» **What is expected**: All records, exactly as written, minus the pictures: copy them out.

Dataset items
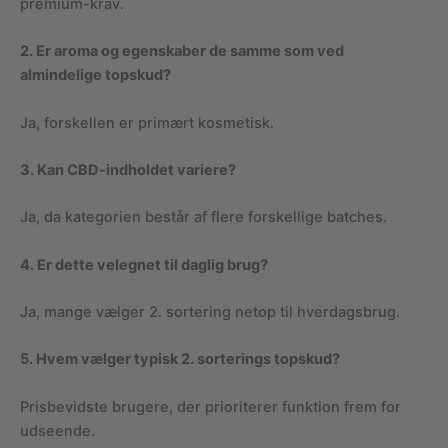
premium-krav.
2. Er aroma og egenskaber de samme som ved
almindelige topskud?
Ja, forskellen er primært kosmetisk.
3. Kan CBD-indholdet variere?
Ja, da kategorien består af flere forskellige batches.
4. Er dette velegnet til daglig brug?
Ja, mange vælger 2. sortering netop til hverdagsbrug.
5. Hvem vælger typisk 2. sorterings topskud?
Prisbevidste brugere, der prioriterer funktion frem for
udseende.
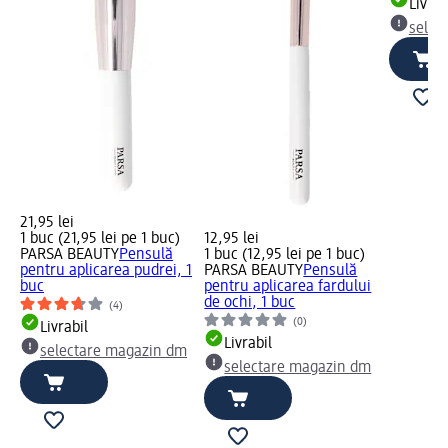
Livrab
selec
21,95 lei
1 buc (21,95 lei pe 1 buc)
12,95 lei
PARSA BEAUTY
Pensulă
1 buc (12,95 lei pe 1 buc)
pentru aplicarea pudrei, 1
PARSA BEAUTY
Pensulă
buc
pentru aplicarea fardului
de ochi, 1 buc
(4)
(0)
Livrabil
Livrabil
selectare magazin dm
selectare magazin dm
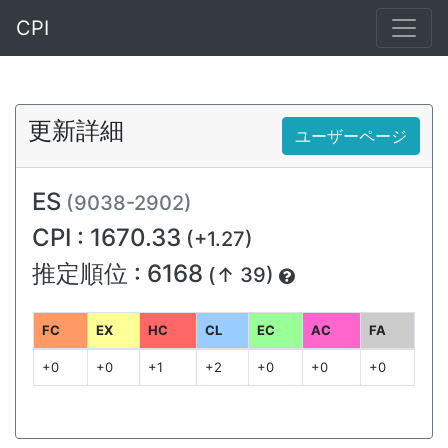
CPI
更新詳細
ユーザーページ
ES
(9038-2902)
CPI : 1670.33
(+1.27)
推定順位 : 6168
(↑ 39)
FC
EX
HC
CL
EC
AC
FA
+0
+0
+1
+2
+0
+0
+0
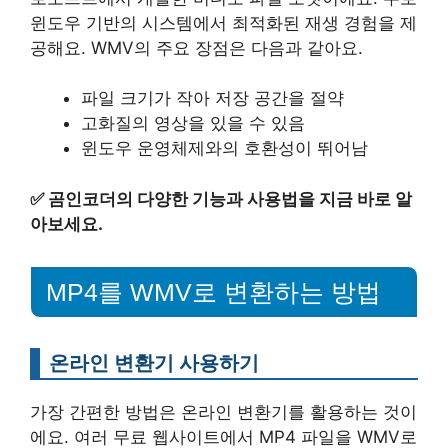
윈도우 기반의 시스템에서 최적화된 재생 경험을 제
공해요. WMV의 주요 장점은 다음과 같아요.
파일 크기가 작아 저장 공간을 절약
고화질의 영상을 있을 수 있음
윈도우 운영체제와의 호환성이 뛰어남
✅
곰인코더의 다양한 기능과 사용법을 지금 바로 알
아보세요.
MP4를 WMV로 변환하는 방법
온라인 변환기 사용하기
가장 간편한 방법은 온라인 변환기를 활용하는 것이
에요. 여러 무료 웹사이트에서 MP4 파일을 WMV로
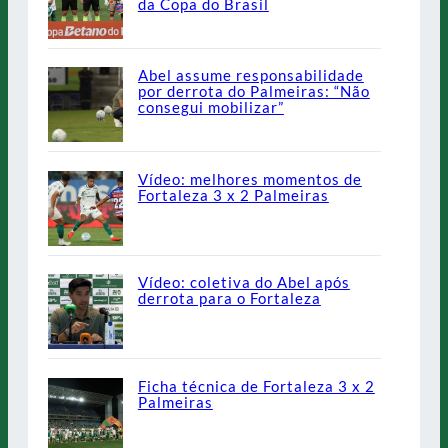
da Copa do Brasil
Abel assume responsabilidade
por derrota do Palmeiras: “Não
consegui mobilizar”
Vídeo: melhores momentos de
Fortaleza 3 x 2 Palmeiras
Vídeo: coletiva do Abel após
derrota para o Fortaleza
Ficha técnica de Fortaleza 3 x 2
Palmeiras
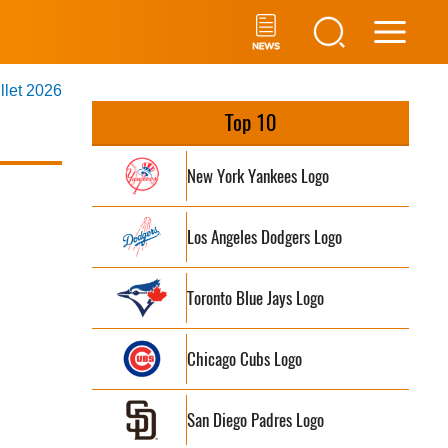
Main
illet 2026
Men
Top 10
New York Yankees Logo
Los Angeles Dodgers Logo
Toronto Blue Jays Logo
Chicago Cubs Logo
San Diego Padres Logo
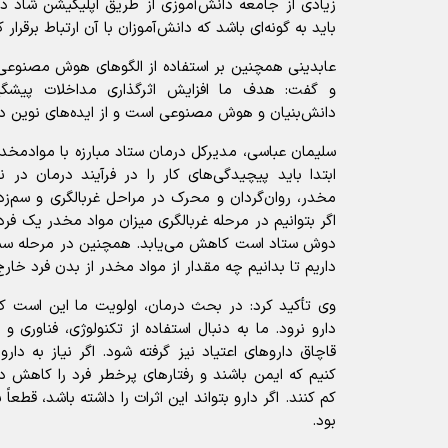
زیادی از جامعه دانش‌آموزی از طریق اپلیکیشن شاد دس
باید به گونه‌ای باشد که دانش‌آموزان با آن ارتباط برقرار ک
عابدینی همچنین بر استفاده از الگوهای هوش مصنوعی 
و گفت: هدف ما افزایش اثرگذاری مداخلات پیشگیری
دانش‌بنیان و هوش مصنوعی است و از ایده‌های نوین در 
سلیمان عباسی، مدیرکل درمان ستاد مبارزه با موادمخدر 
ابتدا باید پیچیدگی‌های کار را در فرآیند درمان در 
مخدر، روان‌گردان و محرک در مراحل غربالگری و سم‌زد
اگر بتوانیم در مرحله غربالگری میزان مواد مخدر یک فرد 
دوش ستاد است کاهش می‌یابد. همچنین در مرحله سم‌ز
داریم تا بدانیم چه مقدار از مواد مخدر از بدن فرد خا
وی تأکید کرد: در بحث درمان، اولویت ما این است ک
دارو نرود. ما به دنبال استفاده از تکنولوژی، فناور
قاچاق داروهای اعتیاد نیز گرفته شود. اگر نیاز به دارو
کنیم که ایمن باشند و رفتارهای پرخطر فرد را کاهش 
کم کنند. اگر دارو بتواند این اثرات را داشته باشد، قطع
بود.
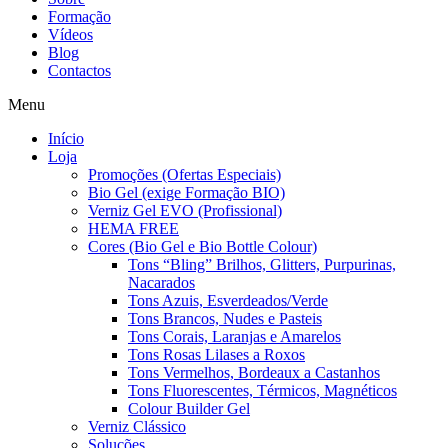
Formação
Vídeos
Blog
Contactos
Menu
Início
Loja
Promoções (Ofertas Especiais)
Bio Gel (exige Formação BIO)
Verniz Gel EVO (Profissional)
HEMA FREE
Cores (Bio Gel e Bio Bottle Colour)
Tons “Bling” Brilhos, Glitters, Purpurinas,
Nacarados
Tons Azuis, Esverdeados/Verde
Tons Brancos, Nudes e Pasteis
Tons Corais, Laranjas e Amarelos
Tons Rosas Lilases a Roxos
Tons Vermelhos, Bordeaux a Castanhos
Tons Fluorescentes, Térmicos, Magnéticos
Colour Builder Gel
Verniz Clássico
Soluções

» **Output for this task**:
premium-krav.
2. Er aroma og egenskaber de samme som ved
almindelige topskud?
Ja, forskellen er primært kosmetisk.
3. Kan CBD-indholdet variere?
Ja, da kategorien består af flere forskellige batches.
4. Er dette velegnet til daglig brug?
Ja, mange vælger 2. sortering netop til hverdagsbrug.
5. Hvem vælger typisk 2. sorterings topskud?
Prisbevidste brugere, der prioriterer funktion frem for
udseende.
Livrab
selec
21,95 lei
1 buc (21,95 lei pe 1 buc)
12,95 lei
PARSA BEAUTY
Pensulă
1 buc (12,95 lei pe 1 buc)
pentru aplicarea pudrei, 1
PARSA BEAUTY
Pensulă
buc
pentru aplicarea fardului
de ochi, 1 buc
(4)
(0)
Livrabil
Livrabil
selectare magazin dm
selectare magazin dm
CPI
更新詳細
ユーザーページ
ES
(9038-2902)
CPI : 1670.33
(+1.27)
推定順位 : 6168
(↑ 39)
FC
EX
HC
CL
EC
AC
FA
+0
+0
+1
+2
+0
+0
+0
윈도우 기반의 시스템에서 최적화된 재생 경험을 제
공해요. WMV의 주요 장점은 다음과 같아요.
파일 크기가 작아 저장 공간을 절약
고화질의 영상을 있을 수 있음
윈도우 운영체제와의 호환성이 뛰어남
✅
곰인코더의 다양한 기능과 사용법을 지금 바로 알
아보세요.
MP4를 WMV로 변환하는 방법
온라인 변환기 사용하기
가장 간편한 방법은 온라인 변환기를 활용하는 것이
에요. 여러 무료 웹사이트에서 MP4 파일을 WMV로
da Copa do Brasil
Abel assume responsabilidade
por derrota do Palmeiras: “Não
consegui mobilizar”
Vídeo: melhores momentos de
Fortaleza 3 x 2 Palmeiras
Vídeo: coletiva do Abel após
derrota para o Fortaleza
Ficha técnica de Fortaleza 3 x 2
Palmeiras
Main
illet 2026
Men
Top 10
New York Yankees Logo
Los Angeles Dodgers Logo
Toronto Blue Jays Logo
Chicago Cubs Logo
San Diego Padres Logo
زیادی از جامعه دانش‌آموزی از طریق اپلیکیشن شاد دس
باید به گونه‌ای باشد که دانش‌آموزان با آن ارتباط برقرار ک
عابدینی همچنین بر استفاده از الگوهای هوش مصنوعی 
و گفت: هدف ما افزایش اثرگذاری مداخلات پیشگیری
دانش‌بنیان و هوش مصنوعی است و از ایده‌های نوین در 
سلیمان عباسی، مدیرکل درمان ستاد مبارزه با موادمخدر 
ابتدا باید پیچیدگی‌های کار را در فرآیند درمان در 
مخدر، روان‌گردان و محرک در مراحل غربالگری و سم‌زد
اگر بتوانیم در مرحله غربالگری میزان مواد مخدر یک فرد 
دوش ستاد است کاهش می‌یابد. همچنین در مرحله سم‌ز
داریم تا بدانیم چه مقدار از مواد مخدر از بدن فرد خا
وی تأکید کرد: در بحث درمان، اولویت ما این است ک
دارو نرود. ما به دنبال استفاده از تکنولوژی، فناور
قاچاق داروهای اعتیاد نیز گرفته شود. اگر نیاز به دارو
کنیم که ایمن باشند و رفتارهای پرخطر فرد را کاهش 
کم کنند. اگر دارو بتواند این اثرات را داشته باشد، قطع
بود.
Formação
Vídeos
Blog
Contactos
Menu
Início
Loja
Promoções (Ofertas Especiais)
Bio Gel (exige Formação BIO)
Verniz Gel EVO (Profissional)
HEMA FREE
Cores (Bio Gel e Bio Bottle Colour)
Tons “Bling” Brilhos, Glitters, Purpurinas,
Nacarados
Tons Azuis, Esverdeados/Verde
Tons Brancos, Nudes e Pasteis
Tons Corais, Laranjas e Amarelos
Tons Rosas Lilases a Roxos
Tons Vermelhos, Bordeaux a Castanhos
Tons Fluorescentes, Térmicos, Magnéticos
Colour Builder Gel
Verniz Clássico
Soluções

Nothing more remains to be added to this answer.